*** Opening RECORDS FOR THIS EXERCISE ***
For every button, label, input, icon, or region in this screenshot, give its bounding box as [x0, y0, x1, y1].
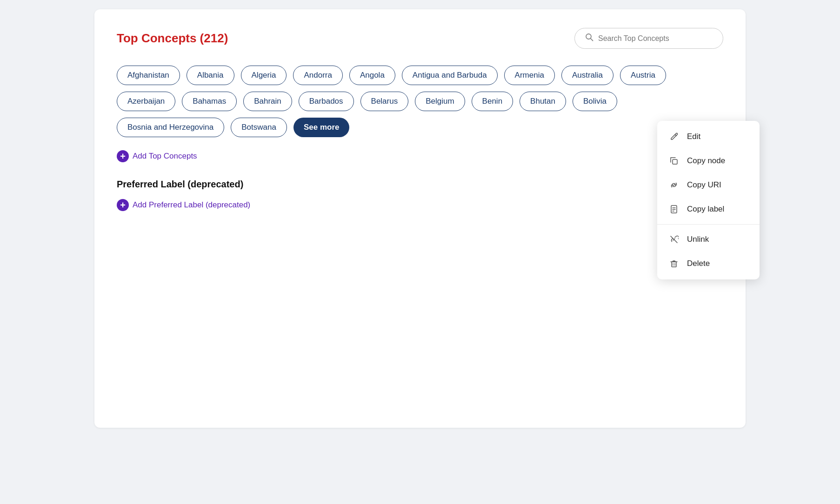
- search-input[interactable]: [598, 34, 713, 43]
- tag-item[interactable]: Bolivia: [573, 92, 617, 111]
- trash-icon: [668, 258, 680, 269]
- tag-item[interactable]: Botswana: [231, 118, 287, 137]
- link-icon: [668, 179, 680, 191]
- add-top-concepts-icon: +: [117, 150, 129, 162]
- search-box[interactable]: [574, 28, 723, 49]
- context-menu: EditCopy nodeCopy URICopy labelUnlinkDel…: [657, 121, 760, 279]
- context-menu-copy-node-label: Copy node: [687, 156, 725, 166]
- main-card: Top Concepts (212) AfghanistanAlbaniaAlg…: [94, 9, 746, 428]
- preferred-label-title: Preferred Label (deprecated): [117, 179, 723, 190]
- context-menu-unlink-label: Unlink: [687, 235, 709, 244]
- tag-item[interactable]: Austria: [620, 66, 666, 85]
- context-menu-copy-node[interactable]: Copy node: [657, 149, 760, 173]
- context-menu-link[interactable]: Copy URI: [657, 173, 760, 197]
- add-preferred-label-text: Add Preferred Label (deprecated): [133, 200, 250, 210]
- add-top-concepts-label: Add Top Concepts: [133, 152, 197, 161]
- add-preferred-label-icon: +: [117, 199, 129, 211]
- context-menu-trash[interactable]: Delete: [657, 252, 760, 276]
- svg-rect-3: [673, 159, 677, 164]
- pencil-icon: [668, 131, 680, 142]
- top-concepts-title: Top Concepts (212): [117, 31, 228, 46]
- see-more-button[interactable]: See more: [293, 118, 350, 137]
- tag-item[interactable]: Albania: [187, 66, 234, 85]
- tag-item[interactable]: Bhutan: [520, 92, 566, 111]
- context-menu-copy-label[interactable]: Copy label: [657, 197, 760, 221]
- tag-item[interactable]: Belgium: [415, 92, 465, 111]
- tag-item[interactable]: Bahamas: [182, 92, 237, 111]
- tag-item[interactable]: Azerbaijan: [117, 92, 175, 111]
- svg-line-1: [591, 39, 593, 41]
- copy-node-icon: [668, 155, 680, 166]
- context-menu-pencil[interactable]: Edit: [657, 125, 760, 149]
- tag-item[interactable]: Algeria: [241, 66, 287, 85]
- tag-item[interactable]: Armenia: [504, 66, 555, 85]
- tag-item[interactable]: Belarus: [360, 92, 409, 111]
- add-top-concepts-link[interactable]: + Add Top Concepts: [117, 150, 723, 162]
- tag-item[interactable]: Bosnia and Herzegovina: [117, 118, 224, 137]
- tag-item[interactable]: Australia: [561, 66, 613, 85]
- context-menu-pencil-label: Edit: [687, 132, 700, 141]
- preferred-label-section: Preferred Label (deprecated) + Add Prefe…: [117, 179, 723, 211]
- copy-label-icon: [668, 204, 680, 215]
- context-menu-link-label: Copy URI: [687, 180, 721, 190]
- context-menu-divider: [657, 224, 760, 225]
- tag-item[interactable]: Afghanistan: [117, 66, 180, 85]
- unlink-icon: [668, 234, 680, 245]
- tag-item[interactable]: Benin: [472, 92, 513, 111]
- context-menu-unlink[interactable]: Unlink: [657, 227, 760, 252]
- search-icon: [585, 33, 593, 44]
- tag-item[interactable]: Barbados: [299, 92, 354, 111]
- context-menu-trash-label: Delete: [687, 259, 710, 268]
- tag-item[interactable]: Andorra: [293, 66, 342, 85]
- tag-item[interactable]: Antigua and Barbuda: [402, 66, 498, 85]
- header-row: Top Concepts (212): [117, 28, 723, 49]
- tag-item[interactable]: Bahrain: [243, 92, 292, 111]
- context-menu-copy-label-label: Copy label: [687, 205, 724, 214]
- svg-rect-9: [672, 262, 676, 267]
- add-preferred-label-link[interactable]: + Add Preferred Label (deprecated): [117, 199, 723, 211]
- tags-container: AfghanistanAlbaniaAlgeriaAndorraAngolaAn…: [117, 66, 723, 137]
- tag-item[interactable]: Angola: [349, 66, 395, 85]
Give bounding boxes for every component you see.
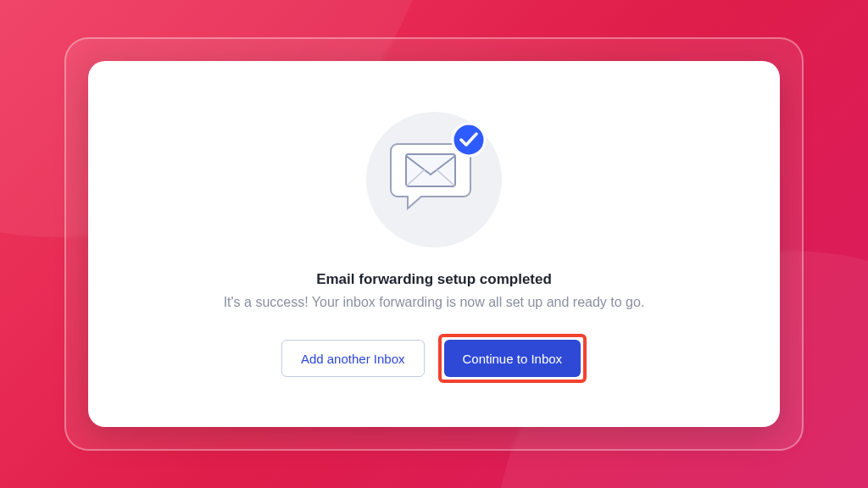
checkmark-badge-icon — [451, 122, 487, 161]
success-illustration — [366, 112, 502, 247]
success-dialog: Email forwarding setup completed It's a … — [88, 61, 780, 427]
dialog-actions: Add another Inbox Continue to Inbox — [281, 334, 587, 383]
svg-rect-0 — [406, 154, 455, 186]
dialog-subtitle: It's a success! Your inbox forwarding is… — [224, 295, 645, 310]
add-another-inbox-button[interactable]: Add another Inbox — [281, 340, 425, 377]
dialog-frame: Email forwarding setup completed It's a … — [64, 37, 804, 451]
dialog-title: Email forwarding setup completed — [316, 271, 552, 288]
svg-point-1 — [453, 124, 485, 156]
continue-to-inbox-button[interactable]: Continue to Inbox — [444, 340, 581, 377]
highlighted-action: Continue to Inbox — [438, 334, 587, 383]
*** Closing RECORDS FOR THIS EXERCISE ***
## TASK BRIEF
Check each line above for the string "Continue" and copy those that have it.

## TASK SOLUTION
dialog-actions: Add another Inbox Continue to Inbox — [281, 334, 587, 383]
continue-to-inbox-button[interactable]: Continue to Inbox — [444, 340, 581, 377]
highlighted-action: Continue to Inbox — [438, 334, 587, 383]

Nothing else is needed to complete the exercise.